Perlahan tapi pasti, eksistensi Kepolisian kita saat ini makin kokoh memayungi kehidupan berbangsa dan bernegara. Tugas pokok Polri sebagaimana diamanatkan dalam Undang-undang nomor 2 tahun 2002 pasal 13, sebagai pemelihara keamanan dan ketertiban masyarakat, penegakkan hukum, dan pemberi perlindungan, pengayoman dan pelayanan kepada masyarakat. Tidak saja sebagai crime hunter, tetapi sebagai pelindung dan penjaga bangsa dari ancaman perpecahan atau konflik horizontal.Pengungkapan kasus Curanmor, Curas, atau suatu kasus pidana adalah tugas pokok kasus kriminal murni yang tidak berdampak kepada stabilitas Negara, ada Konsentrasi lain yaitu isu-isu idiologi, politik, ekonomi dan sosial yang harus di deteksi dan dicegah secara dini oleh Polri, untuk tidak menimbulkan aksi masa instabilitas yang merusak keberlangsungan kehidupan berbangsa dan bernegara.
Polri saat ini telah mengalami perubahan mainsed dan karakter oprasional, bahwa tugas Penegakan hukum (revresif justisiil) hanyalah bagian dari tugas besar Polri secara menyeluruh. Ada tugas lain yang tidak kalah “penting” dalam kehidupan berbangsa bernegara. Yakni, menjaga dan memelihara stabilitas Keamanan dalam negeri dengan pola preventif, persuasive, edukatif dan lain sebagainya. Mesti ada azas keseimbangan antara tugas penegakan hukum dengan memelihara Kamtibmas, pelindung, pengayom dan pelayan masyarakat. Membangun profesionalisme tidak hanya meningkatkan SDM bersifat teknis penegakan hukum, namun juga bersifat kemampuan perorangan (Inter personal skill) dalam berbagai pengetahuan dan wawasan, sesuai tuntutan tugas kekinian yang dihadapi dalam masyarakat yang terus berkembang.oleh karena itu dalam proses demokratisasi ini polisi harus bertindak adil, netral dan tidak ada keberpihakan terhadap kepentingan tertentu, agar dapat berperan dan berfungsi sebagai pilar demokrasi yaitu penjaga dan pemelihara nilai-nilai sipil dalam kehidupan masyarakat.

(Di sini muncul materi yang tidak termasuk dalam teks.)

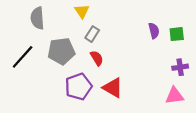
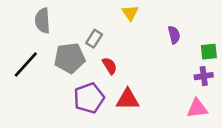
yellow triangle: (82, 11) -> (130, 13), moved
gray rectangle: (92, 34) -> (94, 39), moved
green square: (177, 34) -> (209, 52), moved
red triangle: (113, 88) -> (128, 99), turned -30

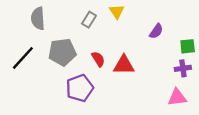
purple semicircle: (174, 35) -> (156, 31), turned 49
gray rectangle: (94, 39) -> (89, 20), moved
red triangle: (128, 99) -> (124, 65), moved

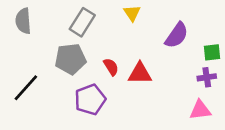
gray semicircle: (38, 18) -> (23, 21), moved
gray rectangle: (89, 20) -> (82, 22), moved, size x1.5
purple semicircle: (156, 31) -> (177, 35), size x1.5
black line: (23, 58) -> (26, 88), moved

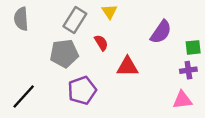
yellow triangle: (132, 13) -> (110, 12), moved
red semicircle: (111, 67) -> (101, 43), moved
black line: (26, 88) -> (24, 96), moved

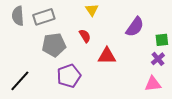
gray rectangle: (75, 20) -> (44, 17), moved, turned 40
purple cross: (188, 70) -> (158, 59), turned -32

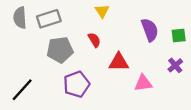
purple semicircle: (135, 27) -> (150, 30), turned -55
green square: (162, 40) -> (179, 35), moved
pink triangle: (153, 84) -> (143, 83), moved

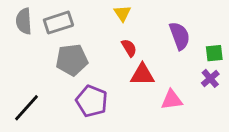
green square: (179, 35) -> (214, 53), moved
red semicircle: (94, 40) -> (129, 48), moved
purple pentagon: (77, 84) -> (92, 101), turned -30

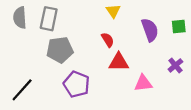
yellow triangle: (122, 13) -> (113, 11), moved
gray rectangle: (58, 23) -> (49, 19), turned -60
green square: (214, 53) -> (179, 26), moved

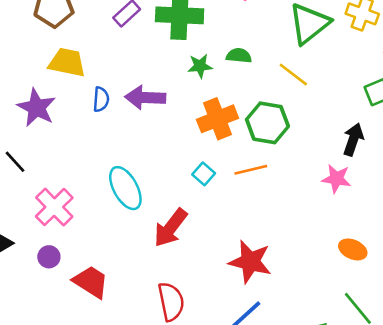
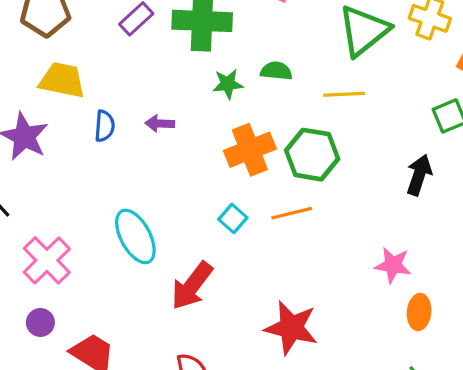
yellow line: (293, 75) -> (344, 94), turned -40
purple arrow: (145, 98) -> (160, 123), size x0.6
pink star: (336, 179) -> (393, 265), moved
orange ellipse: (353, 249) -> (419, 312), turned 72

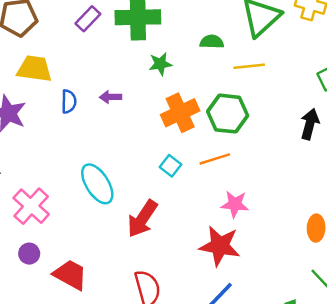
green semicircle: (276, 71) -> (212, 42), moved
pink star: (393, 265) -> (235, 204), moved

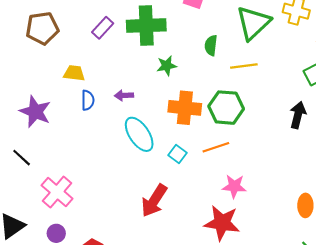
green semicircle: (212, 42) -> (211, 45), turned -84
yellow trapezoid: (34, 69) -> (74, 73), moved, size x0.7
orange cross: (180, 113) -> (185, 108), turned 32
cyan ellipse: (97, 184) -> (139, 134), moved

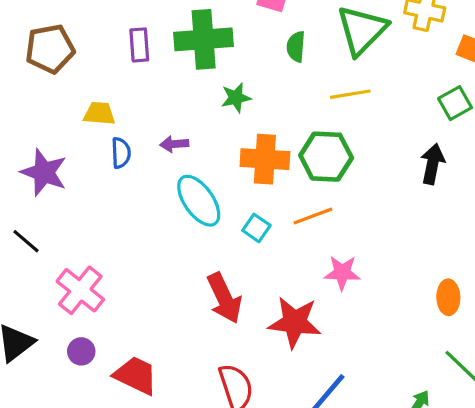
purple rectangle: (103, 28) -> (139, 45), turned -45
green semicircle: (211, 45) -> (296, 47), moved
red arrow: (154, 201) -> (224, 298), turned -56
red star: (222, 223) -> (295, 322), moved

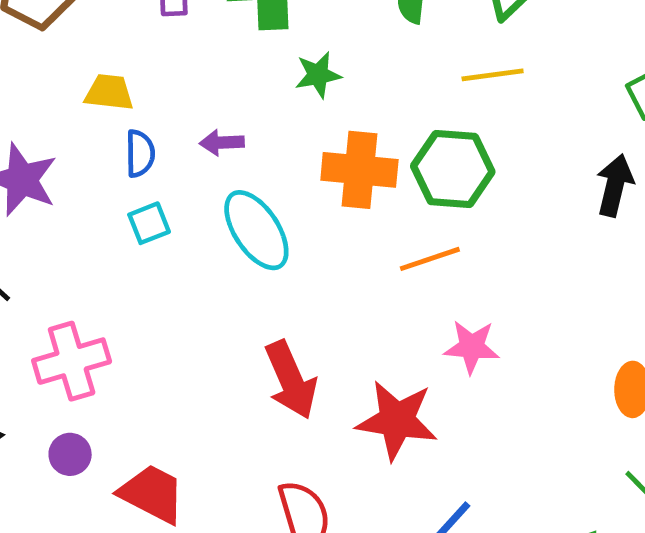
cyan square: (256, 228) -> (149, 223), moved, turned 32
pink cross: (80, 290) -> (72, 361), turned 33

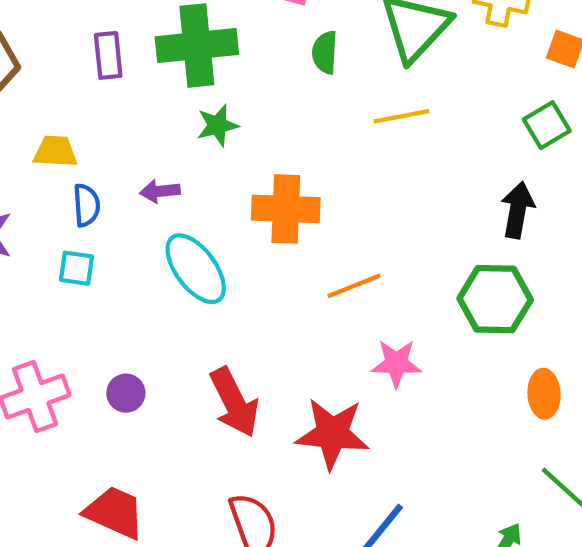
green star: (318, 75) -> (217, 125), moved
green hexagon: (453, 169) -> (495, 299), moved
cyan square: (149, 223) -> (77, 268), moved, turned 33
purple circle: (70, 454) -> (126, 393), moved

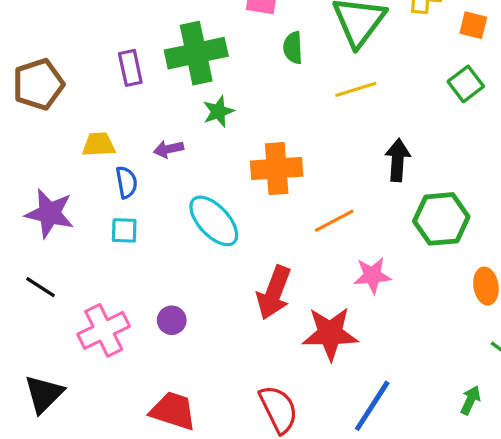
purple arrow: (160, 191) -> (169, 149), moved
black arrow: (518, 210) -> (398, 160), moved
red arrow: (234, 402) -> (274, 293), moved, turned 54

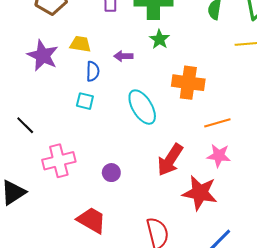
green star: (218, 111) -> (159, 39), turned -30
purple star: (49, 213) -> (43, 55), moved
pink star: (372, 275) -> (219, 156), moved
purple circle: (172, 320) -> (111, 173), moved

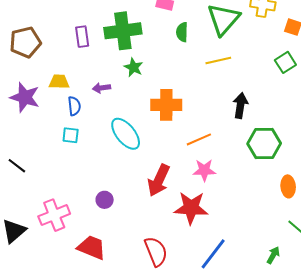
pink cross: (59, 161) -> (54, 215), moved

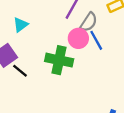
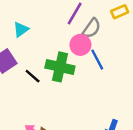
blue line: (96, 40) -> (97, 60), moved
black line: (20, 71) -> (33, 76), moved

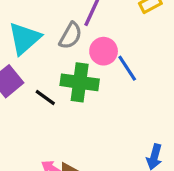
gray semicircle: (91, 28) -> (71, 36), moved
cyan triangle: (21, 29) -> (24, 38), size x1.6

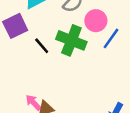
blue line: (127, 68) -> (111, 38), turned 55

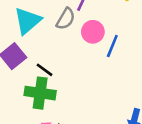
green cross: (71, 40) -> (40, 93), moved

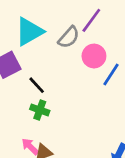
green cross: (40, 93) -> (40, 110), moved, size x0.6

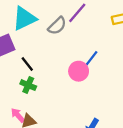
pink circle: (94, 56) -> (79, 71), moved

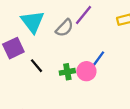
cyan triangle: (24, 18) -> (33, 22), turned -40
green cross: (28, 85) -> (67, 72), moved, turned -32

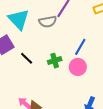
gray semicircle: (64, 28) -> (48, 22), turned 42
pink circle: (86, 71) -> (78, 67), moved

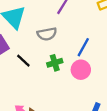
gray semicircle: (48, 22) -> (47, 34), moved

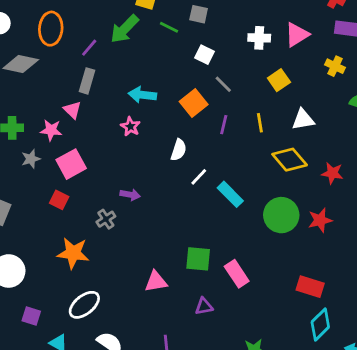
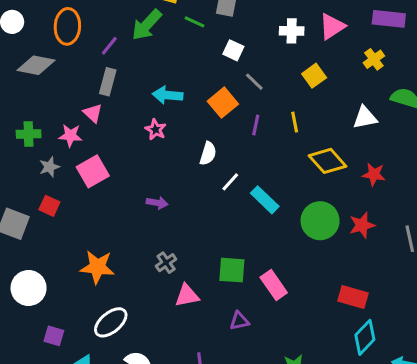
yellow cross: (335, 66) -> (374, 59), turned 30
white triangle: (303, 120) -> (365, 118), moved
red square: (59, 200) -> (49, 206), moved
gray cross: (106, 219) -> (166, 263), moved

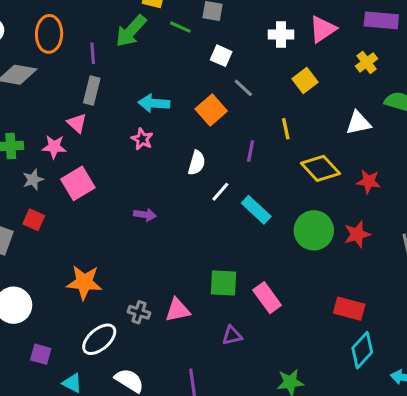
purple line: (109, 46) -> (93, 53), turned -42
purple line: (256, 125) -> (251, 151), moved
gray cross: (166, 263) -> (139, 312), moved, turned -36

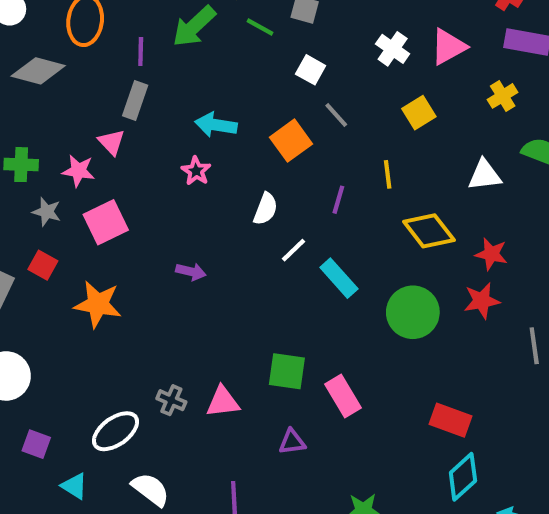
white cross: (281, 35) -> (393, 49), turned 30
gray star: (33, 180) -> (47, 212), turned 30
red star: (357, 234) -> (482, 301), moved
orange star: (84, 282) -> (98, 304), moved

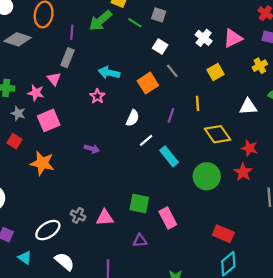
red star: (482, 301) -> (243, 172), turned -30

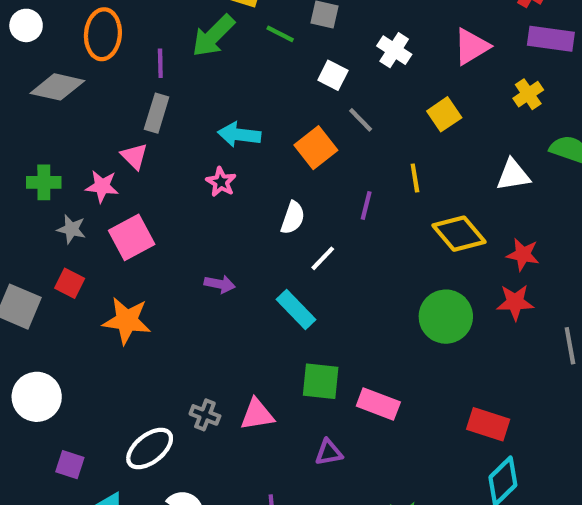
white cross: (204, 38) -> (394, 50), moved
cyan rectangle: (169, 156) -> (296, 310), moved
red star: (243, 172) -> (515, 302), turned -30
pink rectangle: (168, 218) -> (378, 404), turned -36

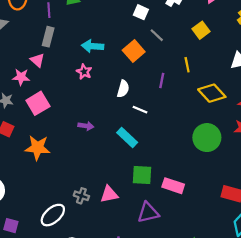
white line: (323, 258) -> (140, 110), turned 72
purple triangle: (329, 452) -> (148, 213), size x1.5

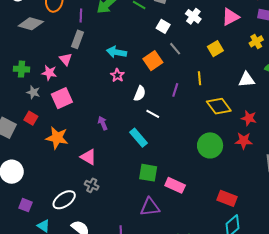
pink star: (84, 72) -> (117, 75), moved
purple arrow: (86, 126) -> (103, 123), turned -128
pink triangle: (109, 194) -> (88, 157), moved, turned 36

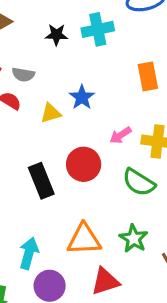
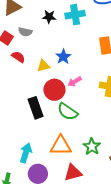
gray semicircle: (23, 75) -> (25, 32), moved
pink arrow: (120, 135) -> (74, 82), moved
red circle: (84, 164) -> (54, 90), moved
green semicircle: (139, 182) -> (68, 112), moved

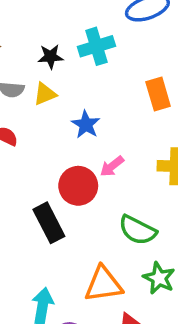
yellow triangle: (43, 66) -> (45, 94), moved
green semicircle: (68, 112) -> (138, 230), moved

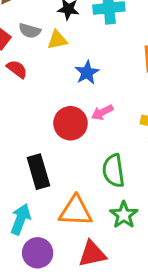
black rectangle: (49, 223) -> (38, 172), moved
green semicircle: (138, 230) -> (113, 171), turned 44

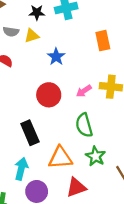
pink arrow: (102, 112) -> (84, 91), moved

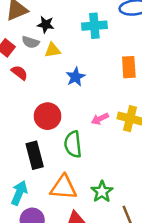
black star: (37, 13) -> (46, 25), moved
red circle: (49, 95) -> (48, 116), moved
green semicircle: (84, 125) -> (73, 144), moved

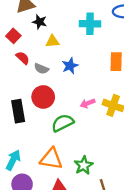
black star: (46, 25) -> (40, 22), moved
gray semicircle: (31, 42) -> (41, 69), moved
green semicircle: (73, 144) -> (63, 123), turned 65
black rectangle: (35, 155) -> (18, 111), moved

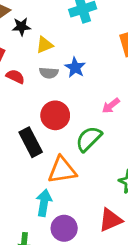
gray semicircle: (41, 69) -> (49, 73), moved
orange triangle: (51, 159) -> (62, 170), moved

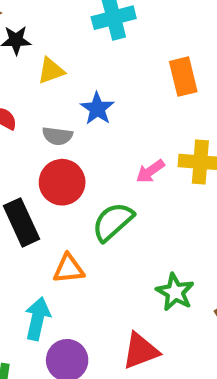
gray semicircle: (49, 73) -> (57, 136), moved
orange triangle: (62, 170) -> (69, 269), size x0.7

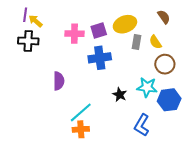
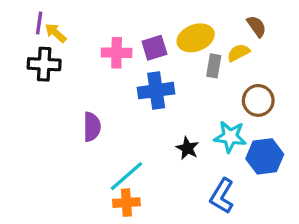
yellow semicircle: (155, 42) -> (238, 53), moved, turned 96

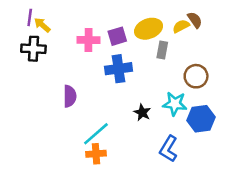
yellow semicircle: (238, 53) -> (181, 26), moved

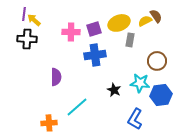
orange cross: (96, 154) -> (49, 123), moved

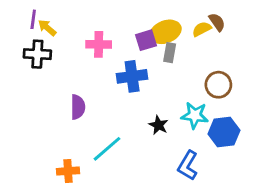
purple square: (94, 29) -> (146, 40), moved
gray rectangle: (130, 40) -> (170, 53), moved

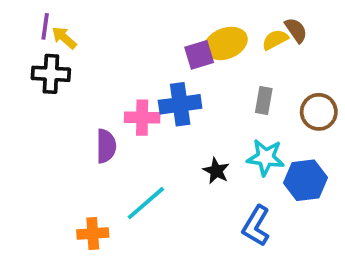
pink cross: (99, 44) -> (142, 118), moved
gray rectangle: (170, 53) -> (264, 100), moved
brown circle: (218, 85) -> (319, 112), moved

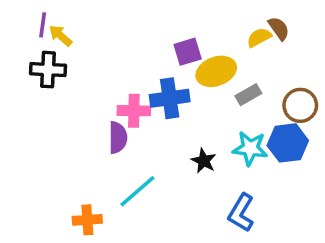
yellow ellipse: (226, 43) -> (216, 71), moved
gray rectangle: (264, 100) -> (248, 95), turned 50
purple semicircle: (106, 146) -> (118, 138), moved
blue hexagon: (305, 180) -> (288, 143), moved

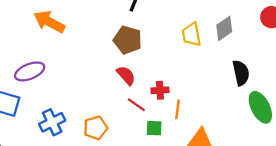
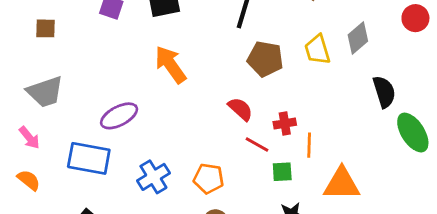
orange arrow: (49, 22) -> (170, 65), moved, turned 32
brown pentagon: (128, 40) -> (265, 59), moved
orange pentagon: (96, 128) -> (209, 179), turned 30

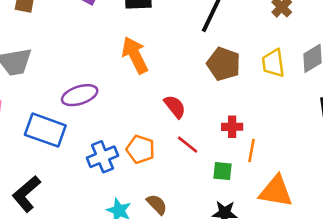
red semicircle: (240, 109) -> (175, 107), moved
red line: (257, 145) -> (188, 145), moved
orange pentagon: (209, 179) -> (140, 149), moved

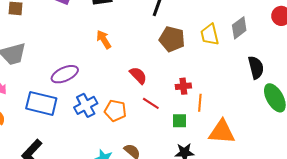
orange arrow: (135, 55) -> (104, 39), size x0.7
blue cross: (102, 157) -> (86, 105), moved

Harapan ini bertumpu pada keyakinan bahwa pada kehidupan masyarakat demokratis, ”hukum” pada hakekatnya adalah consensus egaliter segenap elemen masyarakat. Dan sesuai dengan paradigma baru Polri yaitu, ”Polisi beserta seluruh elemen masyarakat yang patuh hukum dan mengeliminir akar-akar kejahatan dan ketidaktertiban”. Dalam melaksanakan perannya Polri menerapkan model/pola pemolisian sipil untuk mendapatkan kepercayaan dari masyarakat dalam rangka menciptakan rasa aman, memelihara stabilitas kamtibmas, guna meningkatkan kualitas hidup masyarakat yang dilakukan secara proaktif, problem solving dengan membangun kemitraan dengan warga masyarakat (partnership). Dalam kerangka “Polisi Sipil”, Polri diharapkan dapat menempatkan diri secara profesional kapan ia harus bertindak sebagai “a strong hand of society” dan kapan harus bertindak dengan karakter “a soft hand of society” dalam melaksanakan tujuan mewujudkan kamtibmas yang kondusif.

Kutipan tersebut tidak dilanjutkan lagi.